20 października 2011

To dopiero Wrzesień! :)


I tak oto ślizgiem wtargnęła Mila we wrzesień.



 fot. tato





########################






Wybrała się dziś Mila na mały piknik na plaży ;)








Spokojny piknik szybko jednak zamienił się w wygłupy z tatą.



























Oczywiście nie obyło się bez łaskotek ;P







Nie należy jednak zapominać, 
że ten górą, kto górą ostatni! :)
















########################






 Spacer do portu na Zalewie.







 Były dzikie...







 ...skoki...






 ...podglądanie mew...





















 ...i zaglądanie tu i ówdzie 
(czyli wszędzie, gdzie się tylko da;)







...o dziwo tato na wszystko się zgadzał...
no, prawie ;)









########################






Dziś jak co dzień wybrała się Mimi na spacer brzegiem morza.






 Trochę wiało...






Pokucała chwilę...





...podpatrując...






...jak to robią mewy ;)






...pośpiewała dziarskie piosenki...






... a nawet próbowała się poplażować...







 ...jednak chłód zmusił ją do poszukania jakiegoś schronienia ;)

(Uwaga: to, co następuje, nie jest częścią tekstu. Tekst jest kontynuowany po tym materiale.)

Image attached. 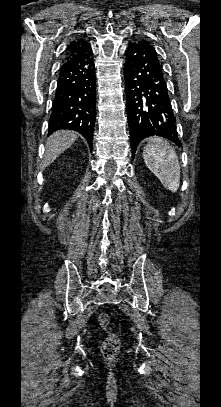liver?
<instances>
[{
  "instance_id": "liver-1",
  "label": "liver",
  "mask_w": 221,
  "mask_h": 407,
  "mask_svg": "<svg viewBox=\"0 0 221 407\" xmlns=\"http://www.w3.org/2000/svg\"><path fill=\"white\" fill-rule=\"evenodd\" d=\"M77 139V134L70 130H60L50 135L46 142V151L42 161L41 168L49 166L68 149Z\"/></svg>"
}]
</instances>
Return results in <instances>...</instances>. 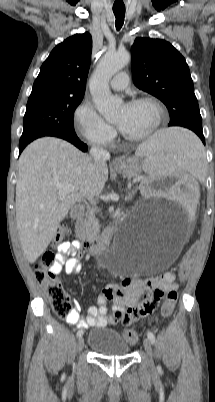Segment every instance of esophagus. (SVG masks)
Here are the masks:
<instances>
[{
  "mask_svg": "<svg viewBox=\"0 0 215 402\" xmlns=\"http://www.w3.org/2000/svg\"><path fill=\"white\" fill-rule=\"evenodd\" d=\"M121 164V159L116 157L112 160V166L116 167L119 166Z\"/></svg>",
  "mask_w": 215,
  "mask_h": 402,
  "instance_id": "esophagus-1",
  "label": "esophagus"
}]
</instances>
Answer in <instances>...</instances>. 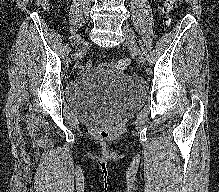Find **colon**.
I'll return each instance as SVG.
<instances>
[{
  "mask_svg": "<svg viewBox=\"0 0 219 192\" xmlns=\"http://www.w3.org/2000/svg\"><path fill=\"white\" fill-rule=\"evenodd\" d=\"M35 4L44 8H50L52 6L51 0H34ZM177 0H164L161 7L160 12L163 18V22L168 24L171 21V12L176 5ZM131 64V60L129 58L120 59L115 62H110V65L113 66L117 71L123 72L125 71ZM91 65V63H89Z\"/></svg>",
  "mask_w": 219,
  "mask_h": 192,
  "instance_id": "colon-1",
  "label": "colon"
}]
</instances>
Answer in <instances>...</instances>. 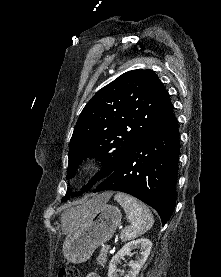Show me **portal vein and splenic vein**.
I'll return each mask as SVG.
<instances>
[{"label": "portal vein and splenic vein", "instance_id": "18ae733b", "mask_svg": "<svg viewBox=\"0 0 221 277\" xmlns=\"http://www.w3.org/2000/svg\"><path fill=\"white\" fill-rule=\"evenodd\" d=\"M109 248H110L109 245H105V246L103 247L104 250H108Z\"/></svg>", "mask_w": 221, "mask_h": 277}]
</instances>
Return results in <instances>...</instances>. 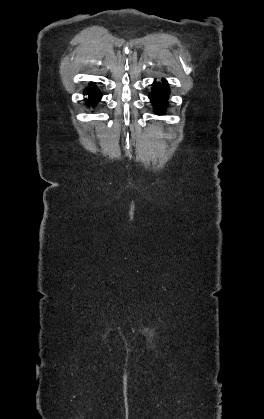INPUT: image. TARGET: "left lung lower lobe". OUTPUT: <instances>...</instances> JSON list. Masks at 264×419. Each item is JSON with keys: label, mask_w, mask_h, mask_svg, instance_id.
<instances>
[{"label": "left lung lower lobe", "mask_w": 264, "mask_h": 419, "mask_svg": "<svg viewBox=\"0 0 264 419\" xmlns=\"http://www.w3.org/2000/svg\"><path fill=\"white\" fill-rule=\"evenodd\" d=\"M168 93L169 90L166 80L163 79L162 84L154 81L150 98L154 108L159 114H162L163 110L167 107L166 98L168 97Z\"/></svg>", "instance_id": "obj_1"}]
</instances>
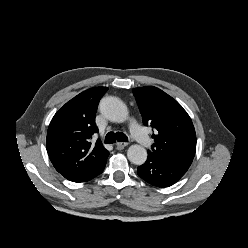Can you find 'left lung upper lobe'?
Masks as SVG:
<instances>
[{
  "label": "left lung upper lobe",
  "mask_w": 248,
  "mask_h": 248,
  "mask_svg": "<svg viewBox=\"0 0 248 248\" xmlns=\"http://www.w3.org/2000/svg\"><path fill=\"white\" fill-rule=\"evenodd\" d=\"M143 123L155 128V143L148 154L189 168L196 151V133L191 118L171 96L154 86L133 89Z\"/></svg>",
  "instance_id": "5c2ea615"
}]
</instances>
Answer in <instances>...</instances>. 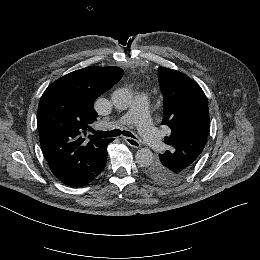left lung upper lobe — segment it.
I'll list each match as a JSON object with an SVG mask.
<instances>
[{"label":"left lung upper lobe","mask_w":260,"mask_h":260,"mask_svg":"<svg viewBox=\"0 0 260 260\" xmlns=\"http://www.w3.org/2000/svg\"><path fill=\"white\" fill-rule=\"evenodd\" d=\"M158 79L164 96L162 124L171 129L164 139L171 150L160 154V161L149 165L146 173L156 181L174 183L194 168L205 147L208 102L200 86L181 72L159 67Z\"/></svg>","instance_id":"left-lung-upper-lobe-1"}]
</instances>
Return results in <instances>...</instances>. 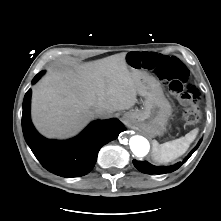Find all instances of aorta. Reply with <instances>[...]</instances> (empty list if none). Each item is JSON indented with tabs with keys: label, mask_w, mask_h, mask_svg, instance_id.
Wrapping results in <instances>:
<instances>
[{
	"label": "aorta",
	"mask_w": 221,
	"mask_h": 221,
	"mask_svg": "<svg viewBox=\"0 0 221 221\" xmlns=\"http://www.w3.org/2000/svg\"><path fill=\"white\" fill-rule=\"evenodd\" d=\"M130 149L137 157H144L149 152V142L146 138L134 135L129 140Z\"/></svg>",
	"instance_id": "1"
}]
</instances>
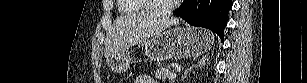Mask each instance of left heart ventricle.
I'll list each match as a JSON object with an SVG mask.
<instances>
[{
    "label": "left heart ventricle",
    "instance_id": "left-heart-ventricle-1",
    "mask_svg": "<svg viewBox=\"0 0 307 83\" xmlns=\"http://www.w3.org/2000/svg\"><path fill=\"white\" fill-rule=\"evenodd\" d=\"M170 2H172V0H154V1H152L155 8H163Z\"/></svg>",
    "mask_w": 307,
    "mask_h": 83
}]
</instances>
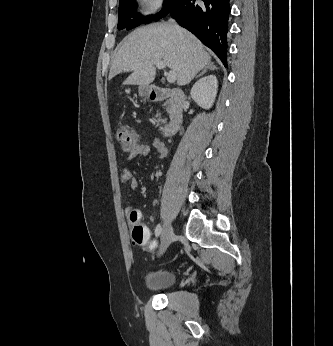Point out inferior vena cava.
<instances>
[{"label":"inferior vena cava","mask_w":333,"mask_h":346,"mask_svg":"<svg viewBox=\"0 0 333 346\" xmlns=\"http://www.w3.org/2000/svg\"><path fill=\"white\" fill-rule=\"evenodd\" d=\"M170 22H171V23H174V21H173V20H170ZM174 24H175V23H174Z\"/></svg>","instance_id":"obj_1"}]
</instances>
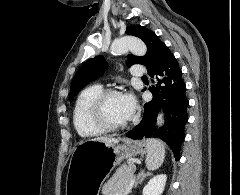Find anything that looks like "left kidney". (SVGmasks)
<instances>
[{"instance_id": "left-kidney-1", "label": "left kidney", "mask_w": 240, "mask_h": 195, "mask_svg": "<svg viewBox=\"0 0 240 195\" xmlns=\"http://www.w3.org/2000/svg\"><path fill=\"white\" fill-rule=\"evenodd\" d=\"M167 181L166 173H160V175H154L143 187V195H161Z\"/></svg>"}]
</instances>
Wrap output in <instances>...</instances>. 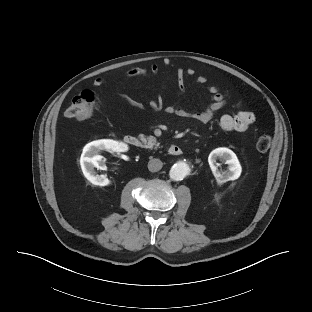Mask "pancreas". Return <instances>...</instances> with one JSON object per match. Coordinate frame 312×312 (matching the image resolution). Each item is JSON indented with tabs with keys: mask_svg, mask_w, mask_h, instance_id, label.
I'll list each match as a JSON object with an SVG mask.
<instances>
[{
	"mask_svg": "<svg viewBox=\"0 0 312 312\" xmlns=\"http://www.w3.org/2000/svg\"><path fill=\"white\" fill-rule=\"evenodd\" d=\"M140 138L143 141V143L145 144V147L152 148L153 146H155V148H158L160 145V143H158L156 141V138L153 136L145 138V136L143 134H141Z\"/></svg>",
	"mask_w": 312,
	"mask_h": 312,
	"instance_id": "obj_1",
	"label": "pancreas"
}]
</instances>
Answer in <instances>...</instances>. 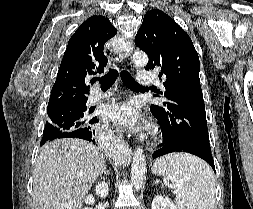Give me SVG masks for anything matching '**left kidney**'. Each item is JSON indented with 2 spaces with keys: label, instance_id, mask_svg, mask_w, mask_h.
<instances>
[{
  "label": "left kidney",
  "instance_id": "1",
  "mask_svg": "<svg viewBox=\"0 0 253 209\" xmlns=\"http://www.w3.org/2000/svg\"><path fill=\"white\" fill-rule=\"evenodd\" d=\"M152 209H178V208L168 197L158 195L152 201Z\"/></svg>",
  "mask_w": 253,
  "mask_h": 209
}]
</instances>
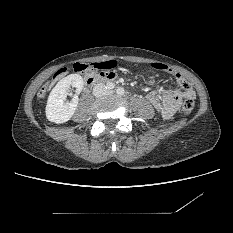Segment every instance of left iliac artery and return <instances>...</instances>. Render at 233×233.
Wrapping results in <instances>:
<instances>
[{"instance_id": "44dca946", "label": "left iliac artery", "mask_w": 233, "mask_h": 233, "mask_svg": "<svg viewBox=\"0 0 233 233\" xmlns=\"http://www.w3.org/2000/svg\"><path fill=\"white\" fill-rule=\"evenodd\" d=\"M116 92L120 96H123L125 94L124 88H122V87H118Z\"/></svg>"}]
</instances>
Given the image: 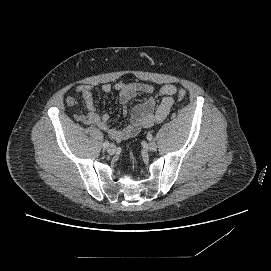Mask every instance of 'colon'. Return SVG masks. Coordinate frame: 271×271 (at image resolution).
I'll list each match as a JSON object with an SVG mask.
<instances>
[{
  "instance_id": "1",
  "label": "colon",
  "mask_w": 271,
  "mask_h": 271,
  "mask_svg": "<svg viewBox=\"0 0 271 271\" xmlns=\"http://www.w3.org/2000/svg\"><path fill=\"white\" fill-rule=\"evenodd\" d=\"M175 97H176V99H178V100L184 99V98L186 97V91L183 90V89H180V90L176 93Z\"/></svg>"
}]
</instances>
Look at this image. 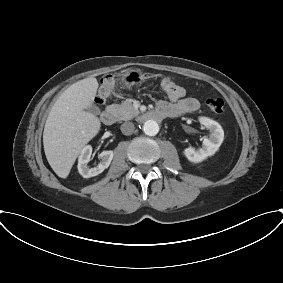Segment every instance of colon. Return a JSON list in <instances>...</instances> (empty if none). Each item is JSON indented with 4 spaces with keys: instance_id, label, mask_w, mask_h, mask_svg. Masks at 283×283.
<instances>
[{
    "instance_id": "obj_1",
    "label": "colon",
    "mask_w": 283,
    "mask_h": 283,
    "mask_svg": "<svg viewBox=\"0 0 283 283\" xmlns=\"http://www.w3.org/2000/svg\"><path fill=\"white\" fill-rule=\"evenodd\" d=\"M115 77V75H109L102 80L96 97L97 103L103 104L111 97ZM161 86L168 97L176 99L183 95L182 87L170 78H163L161 81ZM205 104L207 108L215 114H220L224 110V101L220 97H209L205 100Z\"/></svg>"
}]
</instances>
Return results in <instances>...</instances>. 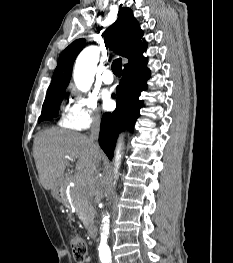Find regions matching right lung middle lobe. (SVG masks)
<instances>
[{"mask_svg":"<svg viewBox=\"0 0 233 263\" xmlns=\"http://www.w3.org/2000/svg\"><path fill=\"white\" fill-rule=\"evenodd\" d=\"M65 89L66 88L58 89L46 95L39 122L52 119L58 115L59 107L65 94Z\"/></svg>","mask_w":233,"mask_h":263,"instance_id":"obj_1","label":"right lung middle lobe"}]
</instances>
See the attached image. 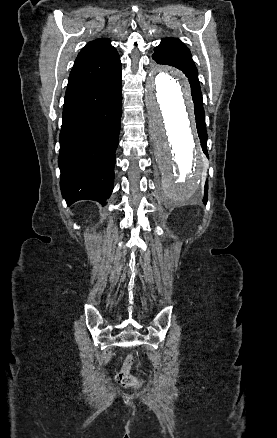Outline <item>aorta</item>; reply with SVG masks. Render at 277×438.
I'll return each instance as SVG.
<instances>
[{
	"mask_svg": "<svg viewBox=\"0 0 277 438\" xmlns=\"http://www.w3.org/2000/svg\"><path fill=\"white\" fill-rule=\"evenodd\" d=\"M146 99L163 193L171 201L189 199L200 187L207 161L195 127L188 82L182 73L155 65L146 81Z\"/></svg>",
	"mask_w": 277,
	"mask_h": 438,
	"instance_id": "1",
	"label": "aorta"
}]
</instances>
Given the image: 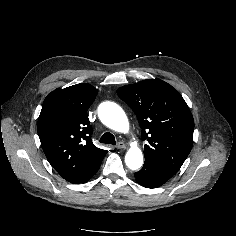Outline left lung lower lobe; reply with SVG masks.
Listing matches in <instances>:
<instances>
[{"instance_id": "1", "label": "left lung lower lobe", "mask_w": 236, "mask_h": 236, "mask_svg": "<svg viewBox=\"0 0 236 236\" xmlns=\"http://www.w3.org/2000/svg\"><path fill=\"white\" fill-rule=\"evenodd\" d=\"M134 175L143 187L157 188L167 182L174 173L161 169L153 161L145 159L144 167Z\"/></svg>"}]
</instances>
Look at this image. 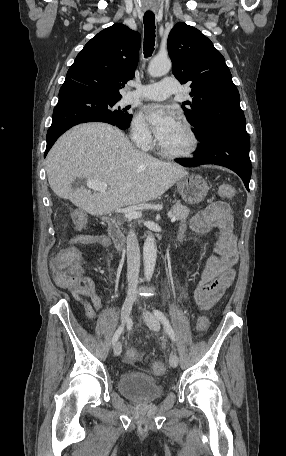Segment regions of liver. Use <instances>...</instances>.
<instances>
[{
  "mask_svg": "<svg viewBox=\"0 0 286 456\" xmlns=\"http://www.w3.org/2000/svg\"><path fill=\"white\" fill-rule=\"evenodd\" d=\"M53 192L91 215L154 200L188 175L183 167L135 149L125 134L105 123H86L64 133L46 158ZM108 185L105 193L74 189L75 179Z\"/></svg>",
  "mask_w": 286,
  "mask_h": 456,
  "instance_id": "obj_1",
  "label": "liver"
}]
</instances>
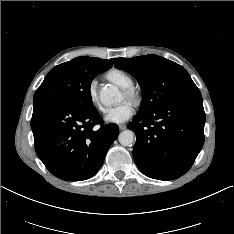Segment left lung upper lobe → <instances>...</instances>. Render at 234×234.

W końcu jednak dała Mila za wygraną:
- Chodźmy lepiej do domu!









########################






 Wieczorne puszczanie baniek.
Najpierw puszczał tata...






 ...a córka łapała...






...a potem była zmiana...
i łapała mama ;P

  fot. tato








########################







 Dziś na plaży spotkała Mila
spacerującą pannę młodą.


  fot. tato





 Wydawała się nieco roztrzepana...

  fot. tato





...a nawet trochę postrzelona ;P
  fot. tato




Panna młoda stała tak i stała... 


  fot. tato





 ...że aż Mili zrobiło się jej żal
i przytargała jakiś konar -
żeby sobie panna mogła chociaż przysiąść :P

  fot. tato






...ona jednak tylko odwróciła się na pięcie i uciekła.


  fot. tato






Dziwna to była osoba...

  fot. tato




 ...a może to wcale nie była panna młoda...

  fot. tato




 ...tylko jedna z mew...

  fot. tato





Zniknęła tak nagle, jakby odleciała...

  fot. tato




 ...razem z nimi ;)


  fot. tato








########################






Wybrała się Mila na spacer nad Zalew.








Na drodze spotkała pewnego malucha...







....oraz jego mamę...
i postanowiła wybrać inną drogę :P











########################






 Jak się okazuje z puszczania baniek mydlanych...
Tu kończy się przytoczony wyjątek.